▶ _DATASET ENTRIES_:
-.-.-
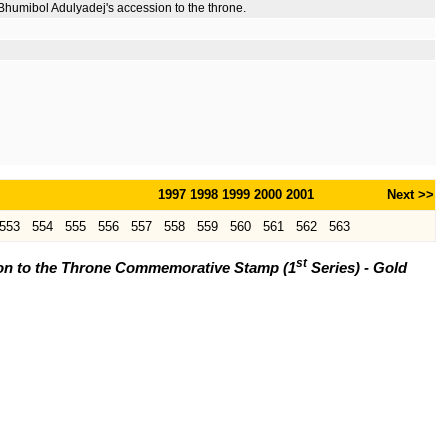
Bhumibol Adulyadej's accession to the throne.
1997
1998
1999
2000
2001
Next >>
553
554
555
556
557
558
559
560
561
562
563
st
ion to the Throne Commemorative Stamp (1
Series) - Gold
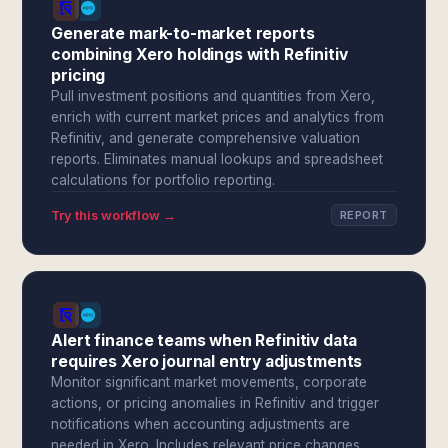
Generate mark-to-market reports
combining Xero holdings with Refinitiv
pricing
Pull investment positions and quantities from Xero,
enrich with current market prices and analytics from
Refinitiv, and generate comprehensive valuation
reports. Eliminates manual lookups and spreadsheet
calculations for portfolio reporting.
Try this workflow →
REPORT
Alert finance teams when Refinitiv data
requires Xero journal entry adjustments
Monitor significant market movements, corporate
actions, or pricing anomalies in Refinitiv and trigger
notifications when accounting adjustments are
needed in Xero. Includes relevant price changes,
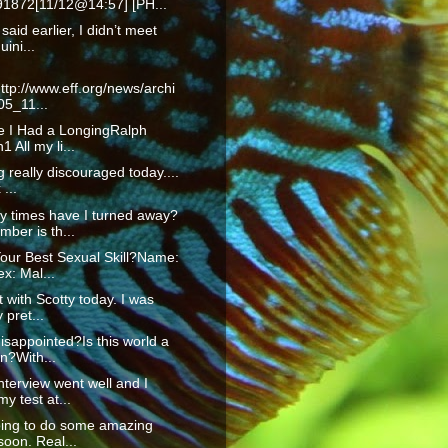
1872[11/12@14:57] [PH...
 said earlier, I didn’t meet
uini...
ttp://www.eff.org/news/archi
05_11...
fe I Had a LongingRalph
 All my li...
g really discouraged today....
...
 times have I turned away?
ber is th...
our Best Sexual Skill?Name:
x: Mal...
t with Scotty today. I was
 pret...
isappointed?Is this world a
n?With...
nterview went well and I
y test at...
oing to do some amazing
soon. Real...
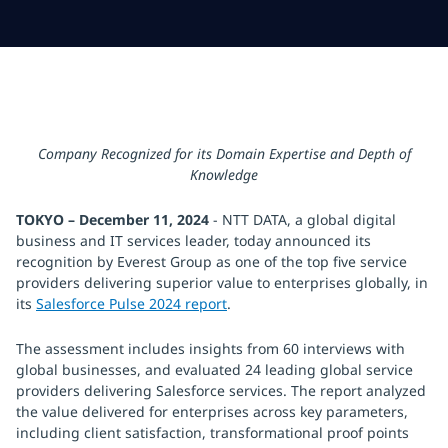
Company Recognized for its Domain Expertise and Depth of
Knowledge
TOKYO – December 11, 2024
- NTT DATA, a global digital
business and IT services leader, today announced its
recognition by Everest Group as one of the top five service
providers delivering superior value to enterprises globally, in
its
Salesforce Pulse 2024 report
.
The assessment includes insights from 60 interviews with
global businesses, and evaluated 24 leading global service
providers delivering Salesforce services. The report analyzed
the value delivered for enterprises across key parameters,
including client satisfaction, transformational proof points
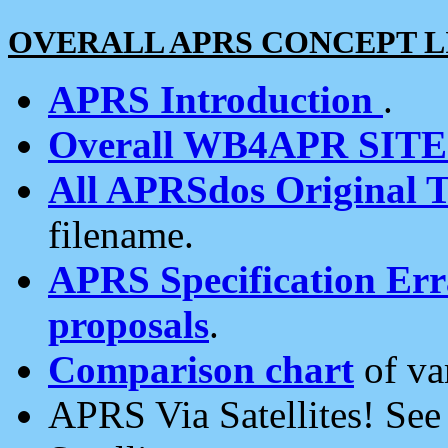
OVERALL APRS CONCEPT L
APRS Introduction
.
Overall WB4APR SIT
All APRSdos Original T
filename.
APRS Specification Erra
proposals
.
Comparison chart
of va
APRS Via Satellites! Se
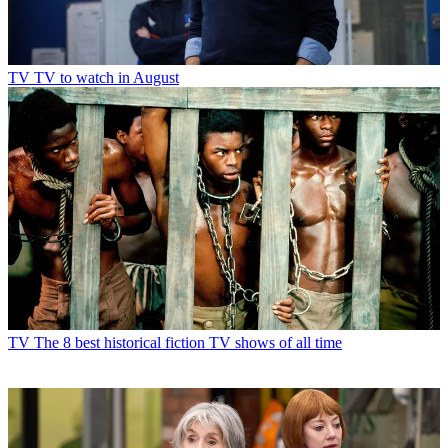
TV
TV to watch in August
TV
The 8 best historical fiction TV shows of all time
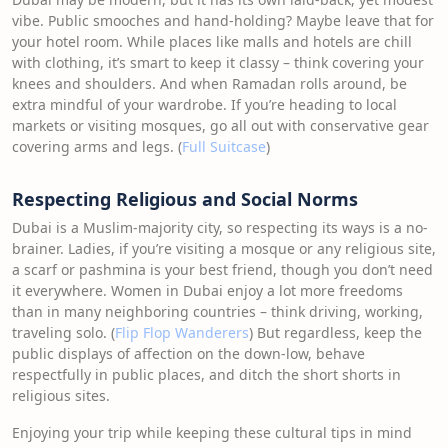
vibe. Public smooches and hand-holding? Maybe leave that for
your hotel room. While places like malls and hotels are chill
with clothing, it’s smart to keep it classy – think covering your
knees and shoulders. And when Ramadan rolls around, be
extra mindful of your wardrobe. If you’re heading to local
markets or visiting mosques, go all out with conservative gear
covering arms and legs. (
Full Suitcase
)
Respecting Religious and Social Norms
Dubai is a Muslim-majority city, so respecting its ways is a no-
brainer. Ladies, if you’re visiting a mosque or any religious site,
a scarf or pashmina is your best friend, though you don’t need
it everywhere. Women in Dubai enjoy a lot more freedoms
than in many neighboring countries – think driving, working,
traveling solo. (
Flip Flop Wanderers
) But regardless, keep the
public displays of affection on the down-low, behave
respectfully in public places, and ditch the short shorts in
religious sites.
Enjoying your trip while keeping these cultural tips in mind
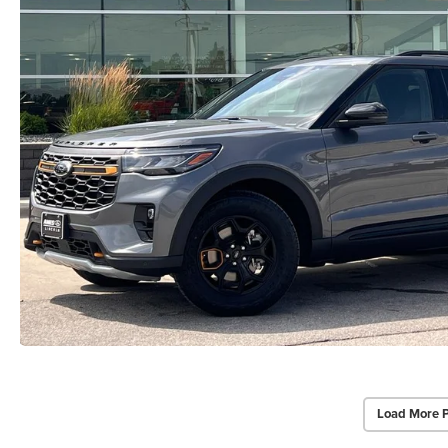
Load More 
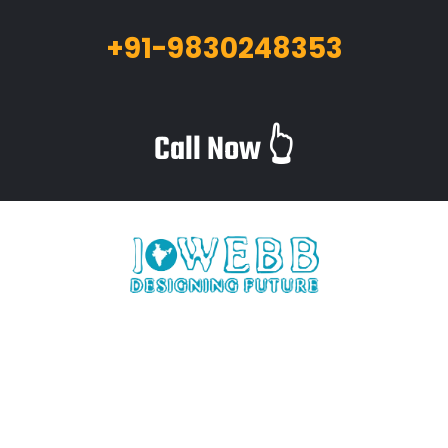
+91-9830248353
Call Now 👆
iWebb is a website design and related service providing
company based in Kolkata,India which provides quality web
solutions and related services to numerous clients worldwide.
We are in this industry for over 12+ years now.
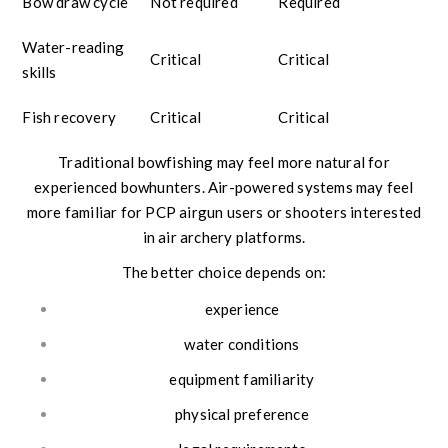
Bow draw cycle
Not required
Required
Water-reading
Critical
Critical
skills
Fish recovery
Critical
Critical
Traditional bowfishing may feel more natural for
experienced bowhunters. Air-powered systems may feel
more familiar for PCP airgun users or shooters interested
in air archery platforms.
The better choice depends on:
experience
water conditions
equipment familiarity
physical preference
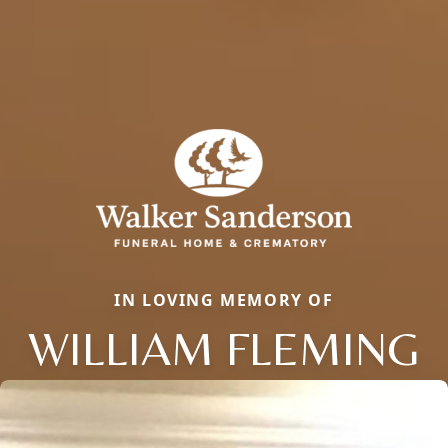
IN LOVING MEMORY OF
WILLIAM FLEMING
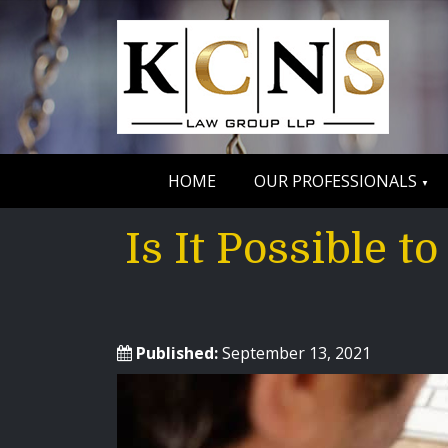
HOME
OUR PROFESSIONALS
Is It Possible 
Published:
September 13, 2021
-.-.-
When copying the listing above, begin at its first line and stop after the line with "recognition by Everest", keeping each line exact and dropping the pictures.

Bhumibol Adulyadej's accession to the throne.
1997
1998
1999
2000
2001
Next >>
553
554
555
556
557
558
559
560
561
562
563
st
ion to the Throne Commemorative Stamp (1
Series) - Gold
Generate mark-to-market reports
combining Xero holdings with Refinitiv
pricing
Pull investment positions and quantities from Xero,
enrich with current market prices and analytics from
Refinitiv, and generate comprehensive valuation
reports. Eliminates manual lookups and spreadsheet
calculations for portfolio reporting.
Try this workflow →
REPORT
Alert finance teams when Refinitiv data
requires Xero journal entry adjustments
Monitor significant market movements, corporate
actions, or pricing anomalies in Refinitiv and trigger
notifications when accounting adjustments are
needed in Xero. Includes relevant price changes,
1872[11/12@14:57] [PH...
 said earlier, I didn’t meet
uini...
ttp://www.eff.org/news/archi
05_11...
fe I Had a LongingRalph
 All my li...
g really discouraged today....
...
 times have I turned away?
ber is th...
our Best Sexual Skill?Name:
x: Mal...
t with Scotty today. I was
 pret...
isappointed?Is this world a
n?With...
nterview went well and I
y test at...
oing to do some amazing
soon. Real...
Company Recognized for its Domain Expertise and Depth of
Knowledge
TOKYO – December 11, 2024
- NTT DATA, a global digital
business and IT services leader, today announced its
recognition by Everest Group as one of the top five service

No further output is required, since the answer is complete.